--- SUPPLIED INFORMATION Enclosed Below ---

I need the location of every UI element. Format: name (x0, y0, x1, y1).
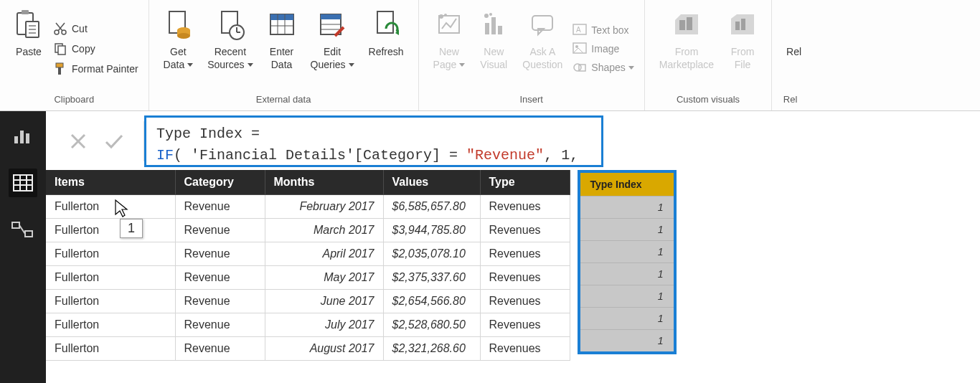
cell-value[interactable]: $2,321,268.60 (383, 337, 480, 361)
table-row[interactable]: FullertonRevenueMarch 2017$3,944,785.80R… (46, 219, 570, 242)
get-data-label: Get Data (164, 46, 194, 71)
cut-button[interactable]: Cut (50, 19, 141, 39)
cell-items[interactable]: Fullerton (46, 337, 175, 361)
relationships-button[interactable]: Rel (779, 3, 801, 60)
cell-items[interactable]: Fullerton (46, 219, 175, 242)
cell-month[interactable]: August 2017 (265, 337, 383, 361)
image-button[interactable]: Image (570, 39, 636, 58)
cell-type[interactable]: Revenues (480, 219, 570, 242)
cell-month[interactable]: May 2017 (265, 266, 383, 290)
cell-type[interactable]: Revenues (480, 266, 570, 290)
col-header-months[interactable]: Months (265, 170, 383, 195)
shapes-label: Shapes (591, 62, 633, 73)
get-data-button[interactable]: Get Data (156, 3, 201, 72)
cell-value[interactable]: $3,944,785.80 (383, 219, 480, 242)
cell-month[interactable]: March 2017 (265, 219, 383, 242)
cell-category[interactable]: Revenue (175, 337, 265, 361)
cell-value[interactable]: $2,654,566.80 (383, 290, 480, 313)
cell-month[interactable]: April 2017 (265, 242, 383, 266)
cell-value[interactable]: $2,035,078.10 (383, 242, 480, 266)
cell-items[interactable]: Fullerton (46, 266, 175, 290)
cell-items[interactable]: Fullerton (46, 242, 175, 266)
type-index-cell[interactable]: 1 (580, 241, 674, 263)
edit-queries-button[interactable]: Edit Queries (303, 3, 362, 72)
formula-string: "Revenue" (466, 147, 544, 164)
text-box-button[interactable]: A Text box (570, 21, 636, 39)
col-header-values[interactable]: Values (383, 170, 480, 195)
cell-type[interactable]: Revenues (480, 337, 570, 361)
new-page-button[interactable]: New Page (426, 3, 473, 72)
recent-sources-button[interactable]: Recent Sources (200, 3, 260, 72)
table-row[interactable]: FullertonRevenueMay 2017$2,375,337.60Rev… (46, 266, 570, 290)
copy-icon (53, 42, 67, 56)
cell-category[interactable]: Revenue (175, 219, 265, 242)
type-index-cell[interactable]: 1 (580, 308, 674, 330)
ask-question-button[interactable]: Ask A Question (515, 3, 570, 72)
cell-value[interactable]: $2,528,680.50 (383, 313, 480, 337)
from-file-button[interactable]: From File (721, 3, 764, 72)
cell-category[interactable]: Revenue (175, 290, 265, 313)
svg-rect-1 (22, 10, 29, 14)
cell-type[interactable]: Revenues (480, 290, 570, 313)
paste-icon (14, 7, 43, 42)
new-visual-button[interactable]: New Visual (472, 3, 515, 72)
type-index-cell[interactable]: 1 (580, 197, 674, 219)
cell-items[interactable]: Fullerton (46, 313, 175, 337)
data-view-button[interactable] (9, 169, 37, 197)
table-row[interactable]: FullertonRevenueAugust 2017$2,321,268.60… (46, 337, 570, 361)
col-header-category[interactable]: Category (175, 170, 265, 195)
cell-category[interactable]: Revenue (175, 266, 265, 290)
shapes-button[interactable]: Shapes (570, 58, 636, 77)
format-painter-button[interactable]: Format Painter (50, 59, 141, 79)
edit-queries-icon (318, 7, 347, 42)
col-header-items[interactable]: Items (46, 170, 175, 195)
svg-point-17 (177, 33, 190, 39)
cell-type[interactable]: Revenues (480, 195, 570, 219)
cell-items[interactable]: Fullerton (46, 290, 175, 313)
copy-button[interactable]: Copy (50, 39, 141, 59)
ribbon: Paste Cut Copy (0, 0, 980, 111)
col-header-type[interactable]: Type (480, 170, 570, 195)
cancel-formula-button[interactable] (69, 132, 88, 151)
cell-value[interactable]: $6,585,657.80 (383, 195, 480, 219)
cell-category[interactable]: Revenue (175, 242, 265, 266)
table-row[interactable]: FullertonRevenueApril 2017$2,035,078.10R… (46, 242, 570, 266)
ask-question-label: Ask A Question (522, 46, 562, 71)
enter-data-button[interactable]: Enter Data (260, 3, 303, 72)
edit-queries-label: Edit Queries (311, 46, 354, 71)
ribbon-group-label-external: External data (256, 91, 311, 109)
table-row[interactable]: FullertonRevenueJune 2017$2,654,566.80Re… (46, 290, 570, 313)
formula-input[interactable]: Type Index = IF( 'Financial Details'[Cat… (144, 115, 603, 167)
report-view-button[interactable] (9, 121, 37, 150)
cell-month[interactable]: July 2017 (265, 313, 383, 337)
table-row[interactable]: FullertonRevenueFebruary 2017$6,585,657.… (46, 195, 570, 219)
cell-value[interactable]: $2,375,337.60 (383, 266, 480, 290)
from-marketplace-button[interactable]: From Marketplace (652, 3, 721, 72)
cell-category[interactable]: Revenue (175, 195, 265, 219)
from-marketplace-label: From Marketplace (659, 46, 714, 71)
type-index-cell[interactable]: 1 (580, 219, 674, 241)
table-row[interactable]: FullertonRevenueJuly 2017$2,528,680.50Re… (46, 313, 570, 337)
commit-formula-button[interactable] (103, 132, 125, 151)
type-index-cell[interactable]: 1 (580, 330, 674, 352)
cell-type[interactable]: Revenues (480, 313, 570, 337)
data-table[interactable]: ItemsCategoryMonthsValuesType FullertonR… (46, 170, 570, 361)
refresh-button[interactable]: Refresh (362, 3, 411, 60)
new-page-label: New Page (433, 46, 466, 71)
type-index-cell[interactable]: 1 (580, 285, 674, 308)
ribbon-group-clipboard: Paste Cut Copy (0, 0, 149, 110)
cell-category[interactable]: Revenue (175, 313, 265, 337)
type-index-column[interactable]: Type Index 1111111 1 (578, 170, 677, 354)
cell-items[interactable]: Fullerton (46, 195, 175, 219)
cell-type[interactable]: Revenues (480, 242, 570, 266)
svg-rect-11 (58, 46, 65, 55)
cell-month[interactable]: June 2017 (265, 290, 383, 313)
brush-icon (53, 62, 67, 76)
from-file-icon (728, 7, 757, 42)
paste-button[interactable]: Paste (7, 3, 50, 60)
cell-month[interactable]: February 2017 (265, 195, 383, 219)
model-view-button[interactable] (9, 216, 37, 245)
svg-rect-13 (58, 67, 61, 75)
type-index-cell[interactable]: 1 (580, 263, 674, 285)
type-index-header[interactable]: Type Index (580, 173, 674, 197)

--- End of Enclosed SUPPLIED INFORMATION ---
--- SUPPLIED INFORMATION Enclosed Below ---

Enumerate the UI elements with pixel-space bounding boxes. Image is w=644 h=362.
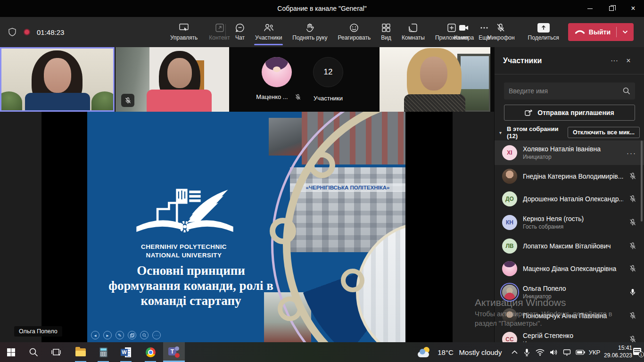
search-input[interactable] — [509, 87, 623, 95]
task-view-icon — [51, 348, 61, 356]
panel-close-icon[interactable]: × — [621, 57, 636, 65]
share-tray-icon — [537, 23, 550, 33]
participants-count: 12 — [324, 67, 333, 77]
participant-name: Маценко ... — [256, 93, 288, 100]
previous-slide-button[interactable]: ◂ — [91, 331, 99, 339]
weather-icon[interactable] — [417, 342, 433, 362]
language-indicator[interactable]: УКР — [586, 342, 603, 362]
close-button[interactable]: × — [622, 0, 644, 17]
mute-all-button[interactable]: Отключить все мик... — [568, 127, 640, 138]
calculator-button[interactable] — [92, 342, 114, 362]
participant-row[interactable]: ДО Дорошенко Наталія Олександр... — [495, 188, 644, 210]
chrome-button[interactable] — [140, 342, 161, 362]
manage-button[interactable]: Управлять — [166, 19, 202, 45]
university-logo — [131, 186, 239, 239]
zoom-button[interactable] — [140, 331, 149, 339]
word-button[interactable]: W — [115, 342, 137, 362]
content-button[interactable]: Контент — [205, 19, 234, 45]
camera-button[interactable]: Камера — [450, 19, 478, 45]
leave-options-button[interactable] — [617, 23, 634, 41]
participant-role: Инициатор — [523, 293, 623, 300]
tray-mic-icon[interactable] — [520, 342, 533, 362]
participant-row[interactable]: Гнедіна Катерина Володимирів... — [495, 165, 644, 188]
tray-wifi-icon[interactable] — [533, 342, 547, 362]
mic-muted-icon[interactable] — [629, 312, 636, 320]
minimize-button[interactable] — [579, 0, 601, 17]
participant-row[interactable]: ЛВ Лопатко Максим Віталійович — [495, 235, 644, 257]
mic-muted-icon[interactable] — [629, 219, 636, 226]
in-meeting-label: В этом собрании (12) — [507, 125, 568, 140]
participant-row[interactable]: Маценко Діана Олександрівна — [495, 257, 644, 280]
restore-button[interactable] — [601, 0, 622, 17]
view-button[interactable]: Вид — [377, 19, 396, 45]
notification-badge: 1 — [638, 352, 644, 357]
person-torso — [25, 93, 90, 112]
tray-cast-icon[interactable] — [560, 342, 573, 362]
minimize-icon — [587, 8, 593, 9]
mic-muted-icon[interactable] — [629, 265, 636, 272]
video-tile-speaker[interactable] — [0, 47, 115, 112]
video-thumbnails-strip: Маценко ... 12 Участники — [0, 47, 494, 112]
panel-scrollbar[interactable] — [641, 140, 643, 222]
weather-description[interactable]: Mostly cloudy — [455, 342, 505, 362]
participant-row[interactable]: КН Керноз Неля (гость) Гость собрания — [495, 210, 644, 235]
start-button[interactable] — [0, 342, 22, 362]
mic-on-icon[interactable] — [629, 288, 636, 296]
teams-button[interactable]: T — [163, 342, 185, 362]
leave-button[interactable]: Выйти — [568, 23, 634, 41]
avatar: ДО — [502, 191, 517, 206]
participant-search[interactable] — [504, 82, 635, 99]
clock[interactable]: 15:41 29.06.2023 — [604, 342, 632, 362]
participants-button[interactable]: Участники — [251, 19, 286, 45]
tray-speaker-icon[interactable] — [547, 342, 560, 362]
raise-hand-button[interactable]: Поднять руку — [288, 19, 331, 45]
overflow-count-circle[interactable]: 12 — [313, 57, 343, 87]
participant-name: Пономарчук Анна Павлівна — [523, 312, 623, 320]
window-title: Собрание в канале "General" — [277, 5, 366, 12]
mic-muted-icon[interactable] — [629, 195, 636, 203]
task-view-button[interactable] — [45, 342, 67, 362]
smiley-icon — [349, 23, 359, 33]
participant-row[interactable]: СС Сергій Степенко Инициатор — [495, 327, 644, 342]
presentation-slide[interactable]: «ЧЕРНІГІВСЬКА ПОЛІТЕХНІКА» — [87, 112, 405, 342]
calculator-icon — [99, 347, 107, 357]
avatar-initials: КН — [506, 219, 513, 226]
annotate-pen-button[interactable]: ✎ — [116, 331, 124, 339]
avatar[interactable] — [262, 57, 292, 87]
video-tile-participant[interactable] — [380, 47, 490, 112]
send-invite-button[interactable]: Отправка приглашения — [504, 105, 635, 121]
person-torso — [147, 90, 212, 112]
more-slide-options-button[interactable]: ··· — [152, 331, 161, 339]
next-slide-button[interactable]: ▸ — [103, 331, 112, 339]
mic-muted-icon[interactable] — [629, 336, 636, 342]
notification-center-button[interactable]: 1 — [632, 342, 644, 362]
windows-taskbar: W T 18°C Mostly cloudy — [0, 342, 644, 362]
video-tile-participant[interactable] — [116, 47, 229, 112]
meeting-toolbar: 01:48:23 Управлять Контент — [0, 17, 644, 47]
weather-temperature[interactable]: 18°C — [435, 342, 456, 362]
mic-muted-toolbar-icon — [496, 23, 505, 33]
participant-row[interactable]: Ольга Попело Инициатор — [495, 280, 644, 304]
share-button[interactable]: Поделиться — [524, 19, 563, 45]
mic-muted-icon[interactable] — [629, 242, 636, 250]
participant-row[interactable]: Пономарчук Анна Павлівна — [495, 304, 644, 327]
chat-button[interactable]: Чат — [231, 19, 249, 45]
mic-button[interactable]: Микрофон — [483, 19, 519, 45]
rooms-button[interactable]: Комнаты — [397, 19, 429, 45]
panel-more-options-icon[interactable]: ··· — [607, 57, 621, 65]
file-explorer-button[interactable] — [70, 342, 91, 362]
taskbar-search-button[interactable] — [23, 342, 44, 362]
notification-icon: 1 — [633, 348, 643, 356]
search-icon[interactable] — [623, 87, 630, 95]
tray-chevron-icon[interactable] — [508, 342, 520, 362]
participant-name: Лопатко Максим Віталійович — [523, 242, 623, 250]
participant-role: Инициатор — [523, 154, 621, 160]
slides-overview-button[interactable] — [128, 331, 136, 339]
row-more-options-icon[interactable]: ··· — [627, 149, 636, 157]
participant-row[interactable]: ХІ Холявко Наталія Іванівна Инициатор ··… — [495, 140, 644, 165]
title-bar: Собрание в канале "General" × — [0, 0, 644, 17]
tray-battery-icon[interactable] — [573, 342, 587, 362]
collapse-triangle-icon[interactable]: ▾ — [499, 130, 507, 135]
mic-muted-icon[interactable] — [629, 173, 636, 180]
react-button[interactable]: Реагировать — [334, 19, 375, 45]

--- End of Enclosed SUPPLIED INFORMATION ---
--- SUPPLIED INFORMATION Enclosed Below ---

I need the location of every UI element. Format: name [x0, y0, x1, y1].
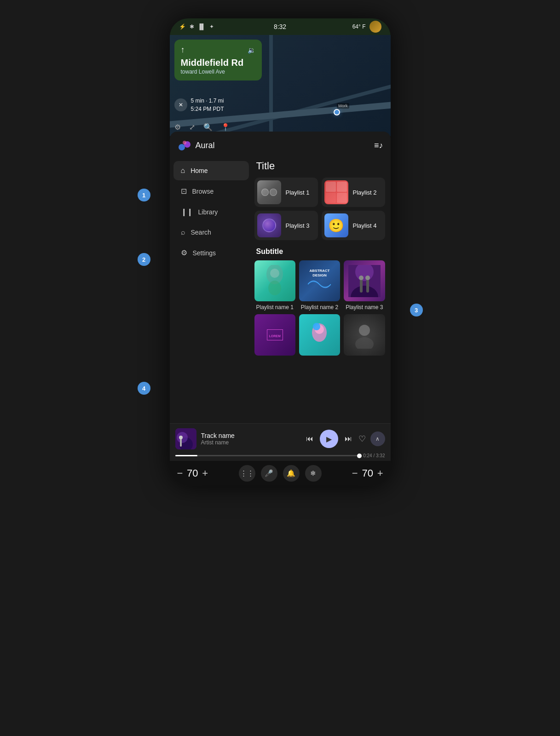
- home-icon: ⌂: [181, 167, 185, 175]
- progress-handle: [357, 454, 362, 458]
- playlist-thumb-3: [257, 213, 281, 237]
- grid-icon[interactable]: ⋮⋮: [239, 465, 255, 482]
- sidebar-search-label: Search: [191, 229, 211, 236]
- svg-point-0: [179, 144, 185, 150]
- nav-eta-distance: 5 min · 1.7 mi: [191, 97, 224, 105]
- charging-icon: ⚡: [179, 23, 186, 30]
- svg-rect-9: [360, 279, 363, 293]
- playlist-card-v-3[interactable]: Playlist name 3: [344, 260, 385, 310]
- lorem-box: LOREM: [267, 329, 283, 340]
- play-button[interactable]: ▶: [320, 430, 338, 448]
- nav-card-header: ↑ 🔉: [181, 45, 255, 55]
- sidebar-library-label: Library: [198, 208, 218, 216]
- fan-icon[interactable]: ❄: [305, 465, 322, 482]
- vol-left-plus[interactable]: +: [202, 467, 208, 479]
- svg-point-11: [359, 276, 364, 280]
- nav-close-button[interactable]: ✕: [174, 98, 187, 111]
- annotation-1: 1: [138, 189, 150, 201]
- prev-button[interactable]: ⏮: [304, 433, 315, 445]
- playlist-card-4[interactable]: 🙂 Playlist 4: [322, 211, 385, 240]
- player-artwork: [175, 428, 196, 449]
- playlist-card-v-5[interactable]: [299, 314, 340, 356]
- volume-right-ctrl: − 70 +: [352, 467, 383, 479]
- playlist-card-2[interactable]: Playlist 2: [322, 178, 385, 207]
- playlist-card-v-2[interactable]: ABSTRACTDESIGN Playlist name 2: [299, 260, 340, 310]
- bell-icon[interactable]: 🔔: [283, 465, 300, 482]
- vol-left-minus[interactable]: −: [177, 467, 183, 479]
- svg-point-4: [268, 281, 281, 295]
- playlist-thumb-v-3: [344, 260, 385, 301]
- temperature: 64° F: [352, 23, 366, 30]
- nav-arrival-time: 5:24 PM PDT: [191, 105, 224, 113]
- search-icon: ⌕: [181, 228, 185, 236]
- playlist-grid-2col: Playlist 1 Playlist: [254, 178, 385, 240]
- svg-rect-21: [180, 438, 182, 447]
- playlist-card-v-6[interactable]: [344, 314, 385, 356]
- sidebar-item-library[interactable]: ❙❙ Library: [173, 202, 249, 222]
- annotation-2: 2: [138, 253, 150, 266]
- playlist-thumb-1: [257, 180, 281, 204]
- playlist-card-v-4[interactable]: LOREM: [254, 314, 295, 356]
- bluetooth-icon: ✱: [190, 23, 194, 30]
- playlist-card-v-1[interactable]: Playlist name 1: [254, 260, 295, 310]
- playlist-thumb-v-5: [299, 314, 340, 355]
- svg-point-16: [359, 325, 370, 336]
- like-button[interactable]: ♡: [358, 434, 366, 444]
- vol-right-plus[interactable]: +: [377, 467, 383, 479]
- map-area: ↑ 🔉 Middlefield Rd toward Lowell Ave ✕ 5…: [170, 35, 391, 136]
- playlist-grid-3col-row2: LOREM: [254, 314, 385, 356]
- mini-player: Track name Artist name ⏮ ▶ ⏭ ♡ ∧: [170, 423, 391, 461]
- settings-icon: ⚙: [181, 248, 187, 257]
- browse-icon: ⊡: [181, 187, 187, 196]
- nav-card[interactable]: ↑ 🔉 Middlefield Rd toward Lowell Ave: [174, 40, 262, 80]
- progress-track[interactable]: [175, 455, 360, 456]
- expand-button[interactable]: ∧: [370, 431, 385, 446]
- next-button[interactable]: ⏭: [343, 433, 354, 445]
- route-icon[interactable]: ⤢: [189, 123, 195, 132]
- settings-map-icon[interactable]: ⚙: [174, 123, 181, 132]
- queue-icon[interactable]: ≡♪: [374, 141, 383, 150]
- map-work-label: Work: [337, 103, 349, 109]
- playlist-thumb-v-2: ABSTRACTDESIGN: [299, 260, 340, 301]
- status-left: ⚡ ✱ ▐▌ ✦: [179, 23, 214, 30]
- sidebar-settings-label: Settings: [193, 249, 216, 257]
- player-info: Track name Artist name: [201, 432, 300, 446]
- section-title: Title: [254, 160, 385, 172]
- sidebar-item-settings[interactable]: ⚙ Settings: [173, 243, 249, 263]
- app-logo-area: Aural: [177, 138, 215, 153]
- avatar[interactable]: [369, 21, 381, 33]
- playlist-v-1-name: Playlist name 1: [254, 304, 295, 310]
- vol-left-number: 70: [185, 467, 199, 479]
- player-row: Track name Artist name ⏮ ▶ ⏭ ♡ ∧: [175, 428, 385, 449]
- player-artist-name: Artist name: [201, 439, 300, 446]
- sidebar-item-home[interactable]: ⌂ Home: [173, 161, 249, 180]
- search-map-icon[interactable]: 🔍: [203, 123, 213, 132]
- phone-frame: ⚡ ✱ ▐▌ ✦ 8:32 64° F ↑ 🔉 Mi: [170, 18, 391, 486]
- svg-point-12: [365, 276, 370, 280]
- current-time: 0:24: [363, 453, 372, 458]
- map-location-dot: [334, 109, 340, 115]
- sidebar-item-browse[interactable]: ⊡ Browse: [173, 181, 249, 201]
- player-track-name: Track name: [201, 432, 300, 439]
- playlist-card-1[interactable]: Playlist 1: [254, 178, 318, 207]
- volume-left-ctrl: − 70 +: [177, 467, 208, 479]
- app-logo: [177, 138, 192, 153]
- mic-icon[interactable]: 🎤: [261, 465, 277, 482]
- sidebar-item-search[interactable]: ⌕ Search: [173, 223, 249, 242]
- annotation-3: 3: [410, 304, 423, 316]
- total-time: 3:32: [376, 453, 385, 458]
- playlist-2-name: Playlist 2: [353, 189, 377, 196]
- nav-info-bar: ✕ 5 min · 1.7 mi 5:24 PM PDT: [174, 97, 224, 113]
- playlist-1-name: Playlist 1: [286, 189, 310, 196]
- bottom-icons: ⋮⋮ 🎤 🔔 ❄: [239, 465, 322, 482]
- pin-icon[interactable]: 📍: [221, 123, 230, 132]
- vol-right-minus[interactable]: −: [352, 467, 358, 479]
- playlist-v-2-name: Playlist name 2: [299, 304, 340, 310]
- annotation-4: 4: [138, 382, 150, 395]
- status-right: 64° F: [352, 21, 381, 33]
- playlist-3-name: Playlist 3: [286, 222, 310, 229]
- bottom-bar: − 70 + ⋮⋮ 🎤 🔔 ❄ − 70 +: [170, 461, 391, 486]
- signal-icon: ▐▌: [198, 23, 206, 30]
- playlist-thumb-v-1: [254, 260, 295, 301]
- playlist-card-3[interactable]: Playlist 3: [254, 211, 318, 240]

--- End of Enclosed SUPPLIED INFORMATION ---

** ABOUT THIS TASK **
Search the lines above for the string "ABSTRACTDESIGN", then show every one that has it.

** SOLUTION TO THIS EXERCISE **
- playlist-card-v-2[interactable]: ABSTRACTDESIGN Playlist name 2: [299, 260, 340, 310]
- playlist-thumb-v-2: ABSTRACTDESIGN: [299, 260, 340, 301]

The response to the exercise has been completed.